Свой двадцать седьмой день рождения он праздновал в больнице, с ног до головы покрытый мелкими язвами, которые считались инфекцией, но появились скорее от пьянства и скверного питания. Щербинки кое-где на коже держались еще года два. Внезапно он стал иначе видеть, иначе чувствовать. Молодость кончилась. Накаты малярии, заброшенность и регулярные попойки поставили на нем свое клеймо.

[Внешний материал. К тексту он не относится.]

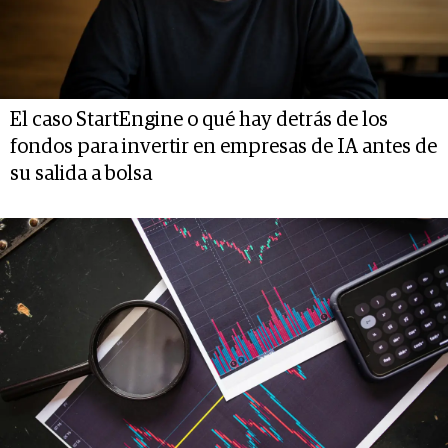
El caso StartEngine o qué hay detrás de los
fondos para invertir en empresas de IA antes de
su salida a bolsa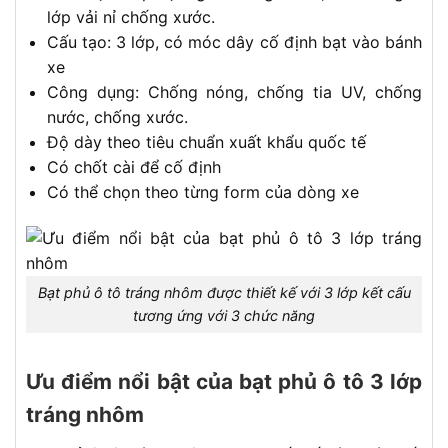
lớp vải nỉ chống xước.
Cấu tạo: 3 lớp, có móc dây cố định bạt vào bánh
xe
Công dụng: Chống nóng, chống tia UV, chống
nước, chống xước.
Độ dày theo tiêu chuẩn xuất khẩu quốc tế
Có chốt cài để cố định
Có thể chọn theo từng form của dòng xe
Bạt phủ ô tô tráng nhôm được thiết kế với 3 lớp kết cấu
tương ứng với 3 chức năng
Ưu điểm nổi bật của bạt phủ ô tô 3 lớp
tráng nhôm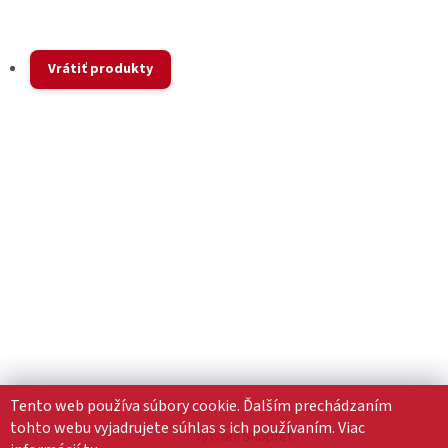
Vrátiť produkty
Tento web používa súbory cookie. Ďalším prechádzaním
tohto webu vyjadrujete súhlas s ich používaním. Viac
Vytvoril Shoptet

И каждый год теперь прибавлял горечи. А в центре всех размышлений, всех досадных впечатлений заполыхала ненависть к отравившему, кажется, сам здешний воздух империализму. Мозг работал и работал (мозгам ведь не прикажешь «стоп» – известная драма недоучек, созревающих поздно, когда обидную судьбу не переделать), и Флори постигал правду насчет родимой матушки Империи. Британская Индия являлась тиранией несомненно благожелательной, однако все же тиранией, созданной ради грабежа. И ко всем белым на Востоке, всем этим сахибам, среди которых ему выпало существовать, Флори начал испытывать злобное отвращение. Отношение, надо сказать, вряд ли справедливое. В конце концов, публика не хуже прочей. Да и судьба их незавидна: отдать тридцать лет жизни службе на чужбине, чтобы, приобретя скромный доход, больную печень и шишковатую от тростниковых стульев задницу, вернуться в Англию и прилепиться к какому-нибудь захудалому клубу, – явно убыточная сделка. Впрочем, воспевать сахибов тоже нет повода. Бытует мнение, что англичан «на передовых постах» Империи отличают активность и деловитость. Заблуждение. Помимо специалистов Лесного департамента, Департамента социальных служб и нескольких других специальных ведомств, для грамотного управления делами британские служащие в общем-то не нужны. Мало кто из них по энергичности и знанию предмета сравним даже с уровнем провинциальных английских почтмейстеров. Почти всю административную работу исполняет младший туземный персонал, а подлинной основой режима является отнюдь не чиновный аппарат – держится все на армии. Подле мощной армии чиновник или бизнесмен может копошиться вполне благополучно, даже будучи полным болваном. И большинство действительно болваны. Скопище чванных тупиц, холящих свою тупость за оградой из четверти миллиона штыков.